I can't believe it's been five weeks since Charlotte came into this world. Time is both flying and creeping by, and it honestly feels like she's been with us forever. She's asleep in my lap just now, so I thought I should tell her birth story before it's memory has become so blurred by time that I've forgotten how it happened. Here goes...
Sunday, March 21st, was just another 9-months-pregnant day. I hadn't slept particularly well the night before, so it was kind of a relief to send C on his merry way to watch his nephews' dirt bike races. I was free to nap and lounge the day away, although I was a little eager to get a few things done and errands run because we couldn't really know when the baby would decide to arrive. My greatest worry at the time was that she wouldn't come out on her own in time and we'd be talked into an induction. One of the OBs in the practice had explained that my risk of stillbirth at 40 weeks' gestation would be comparable to a 27-year-old's at 42 weeks. I feared that an induction would lead to the cascade of interventions that would ultimately end with the most invasive of births, a c-section, and the full acoutrement of drugs. I didn't care about taking drugs for my own sake, but did not want my baby entering the world under the influence of anything but her natural hormones.
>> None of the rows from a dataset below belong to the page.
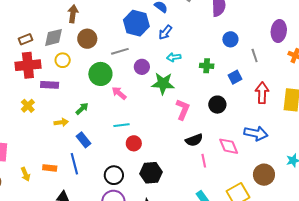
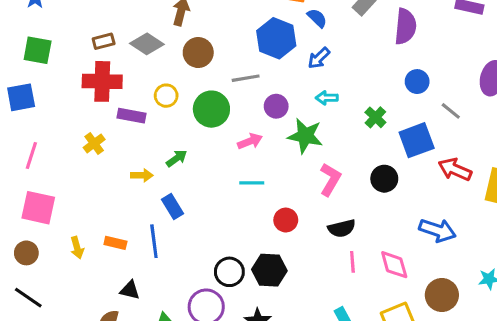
gray diamond: (54, 37) -> (147, 44), turned 40
gray line: (255, 55) -> (451, 111), turned -40
yellow circle: (63, 60) -> (166, 96), moved
green cross: (207, 66) -> (375, 117), turned 32
blue square: (235, 77) -> (417, 140), size x1.6
pink arrow: (119, 93) -> (250, 141), moved, turned 112
red arrow: (262, 93) -> (455, 169), turned -75
cyan line: (121, 125) -> (252, 183), moved
red circle: (134, 143) -> (286, 220), moved
pink diamond: (229, 146) -> (394, 265), moved
black circle: (114, 175) -> (229, 272), moved

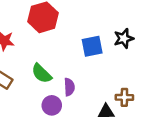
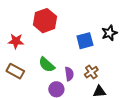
brown cross: (124, 97) -> (91, 72), moved, turned -32

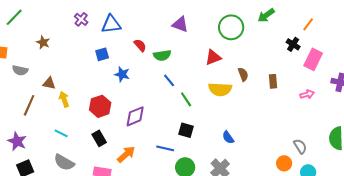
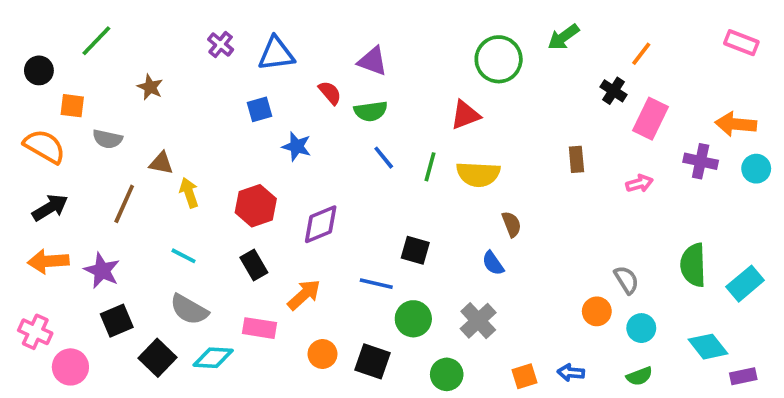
purple triangle: (180, 24) -> (373, 61), moved
brown semicircle: (243, 74) -> (512, 224), moved
green line: (186, 99) -> (430, 167), moved, turned 49

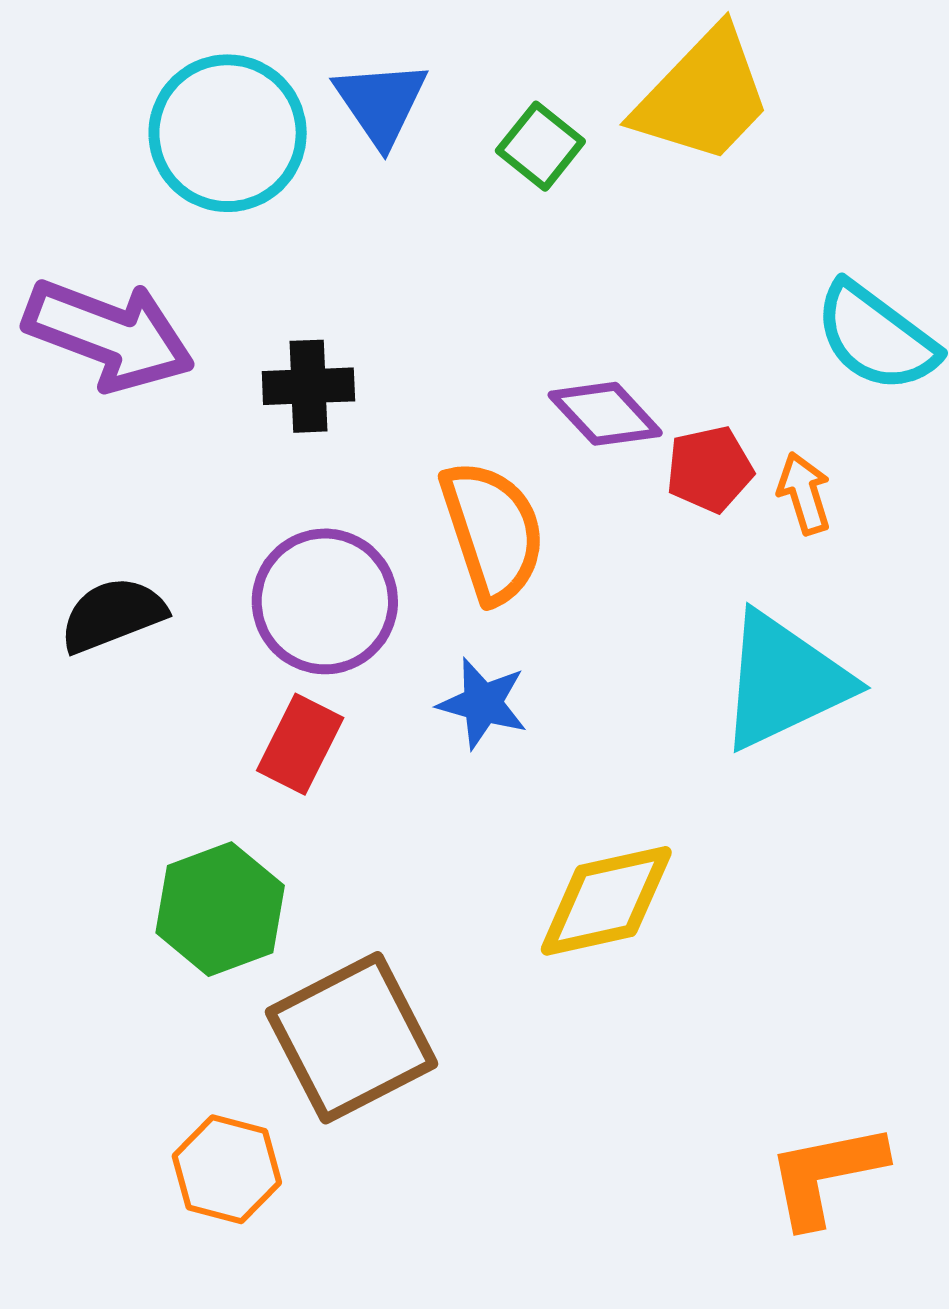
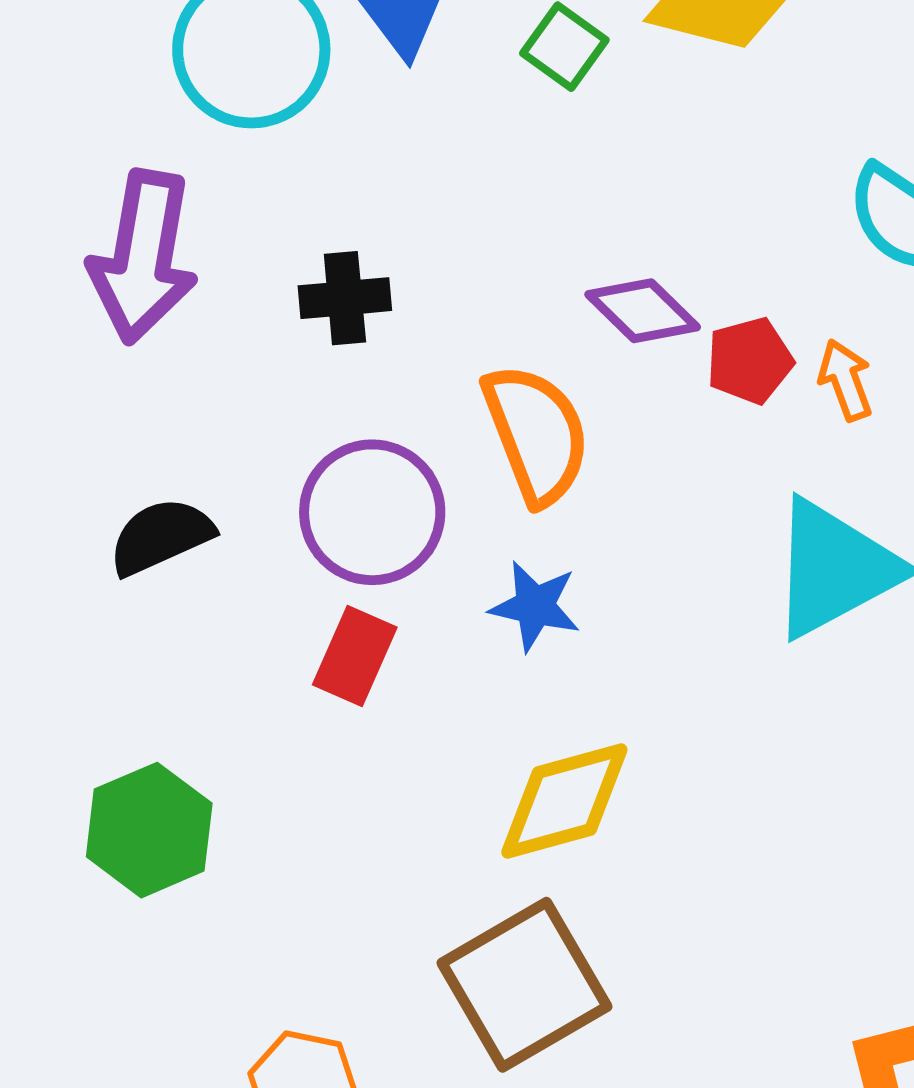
purple arrow: (109, 335) -> (143, 257), turned 82
yellow diamond: (606, 901) -> (564, 801), moved
green hexagon: (220, 909) -> (149, 830), moved
brown square: (352, 1038) -> (524, 985), moved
C returned home, and we went out to the local warehouse store to pick up some provisions- I didn't want to be lifting to 35-pound cartons of cat litter, so I insisted he go with me. As soon as we got home, I started making dinner- pasta with meat sauce, our last meal sans child. At 8:05 pm, I dropped an uncooked noodle on the floor and, when I bent to pick it up, felt a gush of fluid between my legs. As I scurried to the nearest bathroom, I hollered to C, "We're having a baby tonight, and the pasta needs to be drained in 9 minutes (I know that's what I said, because C repeated it to everyone who asked how our labor had begun, and to several people who didn't ask)."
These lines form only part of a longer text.